Ok so I had no luck with disulfiram. Was on it 5 days - did nothing but give me a peripheral neuropathy which i have recovered from in full. Don’t think its demethylating effect was strong enough and the literature agrees with me.

So at the moment that only really leaves procaine, and azacitadine.

The side effects of the latter are:

Azacitidine appears to be well tolerated, with the most com- mon grade 3 or 4 events being peripheral blood cytopenias.6 Injection site complications are the most common treatment- related non-hematological complications in subcutaneous azacitidine dosing, followed by nausea and vomiting. Although sometimes severe, myelosuppression is usually tran- sient, with most patients recovering before their next treatment or usually managed with dosing delays (23%–29%).

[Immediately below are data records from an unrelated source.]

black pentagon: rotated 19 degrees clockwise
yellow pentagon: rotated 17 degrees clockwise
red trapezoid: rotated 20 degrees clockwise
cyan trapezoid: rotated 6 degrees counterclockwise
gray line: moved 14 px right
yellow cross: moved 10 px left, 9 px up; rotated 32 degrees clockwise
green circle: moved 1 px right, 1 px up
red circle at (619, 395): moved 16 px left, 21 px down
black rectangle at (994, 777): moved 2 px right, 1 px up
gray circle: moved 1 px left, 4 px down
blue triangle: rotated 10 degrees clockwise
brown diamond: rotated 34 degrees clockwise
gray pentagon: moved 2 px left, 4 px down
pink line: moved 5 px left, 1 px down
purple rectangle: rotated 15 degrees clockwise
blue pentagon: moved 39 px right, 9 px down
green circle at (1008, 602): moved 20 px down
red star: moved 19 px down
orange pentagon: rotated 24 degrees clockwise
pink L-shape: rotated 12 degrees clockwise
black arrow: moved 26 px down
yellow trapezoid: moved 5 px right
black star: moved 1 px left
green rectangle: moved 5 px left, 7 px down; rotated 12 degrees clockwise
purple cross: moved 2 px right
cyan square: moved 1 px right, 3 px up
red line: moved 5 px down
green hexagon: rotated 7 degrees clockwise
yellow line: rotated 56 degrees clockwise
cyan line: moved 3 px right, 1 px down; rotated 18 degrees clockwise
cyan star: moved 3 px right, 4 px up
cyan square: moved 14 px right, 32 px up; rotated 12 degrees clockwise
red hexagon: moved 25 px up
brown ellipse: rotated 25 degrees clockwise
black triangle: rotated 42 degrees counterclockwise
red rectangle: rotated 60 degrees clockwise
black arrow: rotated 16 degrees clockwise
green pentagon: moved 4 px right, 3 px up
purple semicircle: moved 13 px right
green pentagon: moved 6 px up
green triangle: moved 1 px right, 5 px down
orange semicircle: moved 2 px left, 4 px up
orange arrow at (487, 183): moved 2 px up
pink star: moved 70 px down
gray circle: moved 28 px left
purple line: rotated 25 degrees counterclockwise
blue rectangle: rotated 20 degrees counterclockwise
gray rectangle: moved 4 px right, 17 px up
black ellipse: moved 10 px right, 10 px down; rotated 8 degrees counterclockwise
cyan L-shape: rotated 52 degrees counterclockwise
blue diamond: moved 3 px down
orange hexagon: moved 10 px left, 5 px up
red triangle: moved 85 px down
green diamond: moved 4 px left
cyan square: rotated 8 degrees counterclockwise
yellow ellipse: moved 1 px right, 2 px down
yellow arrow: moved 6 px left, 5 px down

The highest proportion of adverse events occurs during the first two cycles, and the drug’s tolerability improves sub- sequently. The infection rates were not statistically different when comparing with basic support (RR = 1.00 [95% CI: 0.81, 1.22], P = 1.00]. The administration-related events such as nausea and vomiting occurred typically in the first week of drug delivery, resolved with antiemetics during the studies. The majority of injection site complications are typically mild erythema, and most improve after the application of warm or cold compresses to the affected area for a couple of hours.

IF DNA methylation is the issue this is at the moment probably our only hope.